Uber And Lyft Both Bidding For Bike Share Company Motivate Photo by Justin Sullivan/Getty Images

[Update, 9-21-18: GoBike announced today that it has installed five new stations in Bayview, the company’s first foray into the populous and sprawling southeastern neighborhood.

“The new stations also give Ford GoBike riders a chance to explore Bayview area attractions including the Bayview Opera House and the India Basin Shoreline Park,” GoBike said via a Friday press release.

Note that actually bringing your bike into the opera house is a good way to get kicked out, although a visit to India Basin always is a genuinely good idea.

The new station locales (mostly located near the T-Third Street line) are as follows:

  • Newhall Street at 3rd Street;
  • Lane Street at Revere Avenue, near the YMCA;
  • Lane Street at Van Dyke Street;
  • Williams Avenue at Apollo Avenue, near Foods Co.;
  • Mendell Street at Fairfax Avenue, near Youngblood-Coleman Playground

This time last year, GoBike, the app-enabled bike rental company sponsored by Ford and owned by Lyft, planned a citywide expansion that would see stations stretching all the way from the Outer Richmond to Bayview, and even into sometimes overlooked southernmost San Francisco neighborhoods like Crocker-Amazon.

A map circulated by the company in 2017 revealed that GoBike hoped to reach these neighborhoods by the early months of this year.
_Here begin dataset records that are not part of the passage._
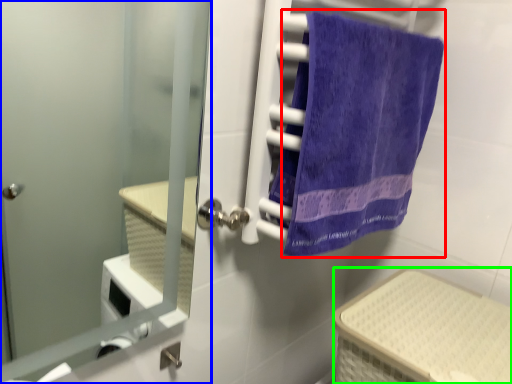 Question: Based on their relative distances, which object is nearer to towel (highlighted by a red box)? Choose from door (highlighted by a blue box) and basket (highlighted by a green box).

Choices:
 (A) door
 (B) basket

Answer: (B) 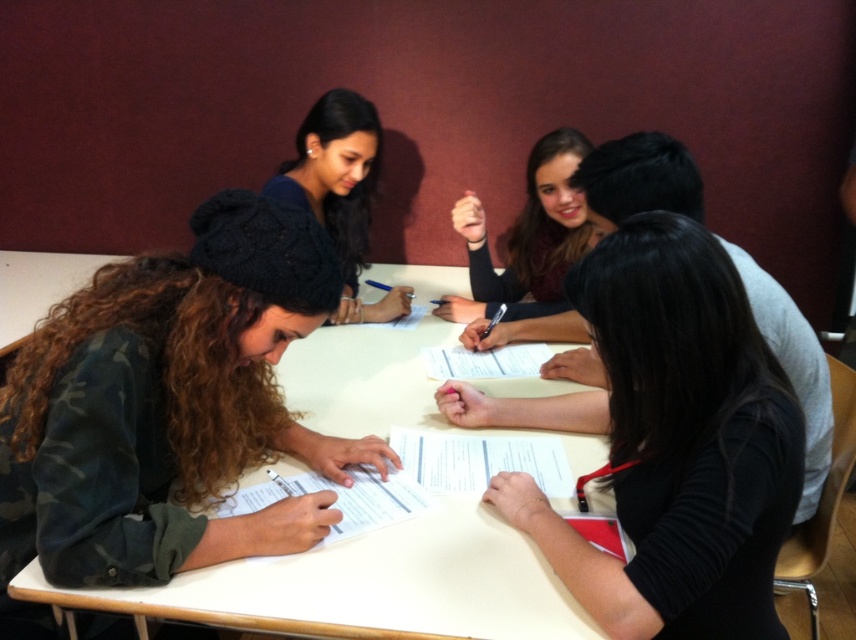 Question: Which of the following is the farthest from the observer?

Choices:
 (A) black matte hair at center
 (B) camo fabric beanie at lower left
 (C) smooth black hair at center
 (D) white paper at center

Answer: (C)

Question: Which of the following is the farthest from the observer?

Choices:
 (A) (328, 100)
 (B) (312, 337)
 (C) (200, 362)
 (D) (770, 388)

Answer: (A)

Question: Can you confirm if white paper at center is positioned above smooth black hair at center?

Choices:
 (A) no
 (B) yes

Answer: (A)

Question: Considering the real-world distances, which object is closest to the smooth black hair at center?

Choices:
 (A) matte black beanie at upper center
 (B) white paper at center
 (C) black matte hair at center
 (D) camo fabric beanie at lower left

Answer: (A)

Question: Does black matte hair at center have a lesser width compared to smooth black hair at center?

Choices:
 (A) yes
 (B) no

Answer: (B)

Question: Is black matte hair at center positioned in front of white paper at center?

Choices:
 (A) no
 (B) yes

Answer: (B) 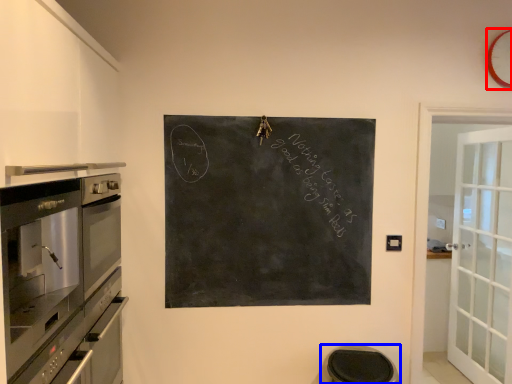 Question: Which object appears closest to the camera in this image, clock (highlighted by a red box) or step stool (highlighted by a blue box)?

Choices:
 (A) clock
 (B) step stool

Answer: (B) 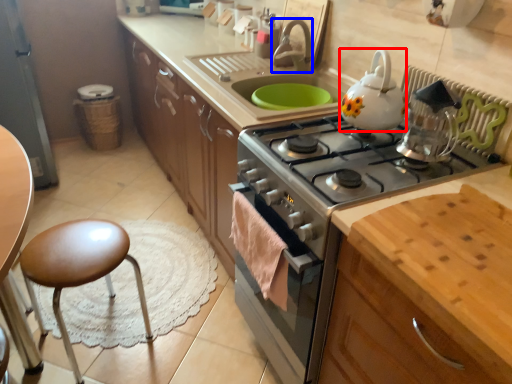 Question: Which of the following is the farthest to the observer, kitchen appliance (highlighted by a red box) or faucet (highlighted by a blue box)?

Choices:
 (A) kitchen appliance
 (B) faucet

Answer: (B) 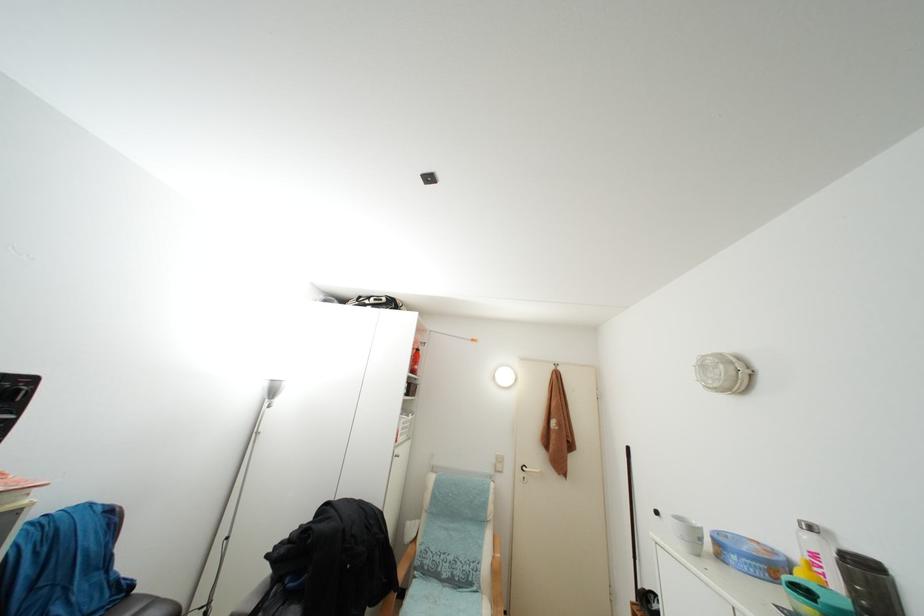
That didn’t happen.

Although GoBike has seen its fleet and its profile balloon over the past 12 months, most of its ambitions have failed to materialize, and there is presently little to no bike rental service from Lyft in neighborhoods like the Richmond and Bayview.

The San Francisco Examiner recently reported that GoBike is consistently stymied in expansion efforts by recalcitrant neighbors and skeptical SF lawmakers who don’t want new docking stations in their neighborhoods.

For example, the publication notes Supervisor Catherine Stefani—who represents the Marina, Cow Hollow, and Pacific Heights—announced in July that she had halted installation of three new stations in her district.

The supervisor cites “many responses from residents and community organizations who expressed concern over the proposed locations and lack of community outreach” over the new additions.

Perhaps most telling was a comment from Metropolitan Transportation Commission director Randy Rentschler, who said, “You could look at a Ford GoBike map and draw supervisorial districts.”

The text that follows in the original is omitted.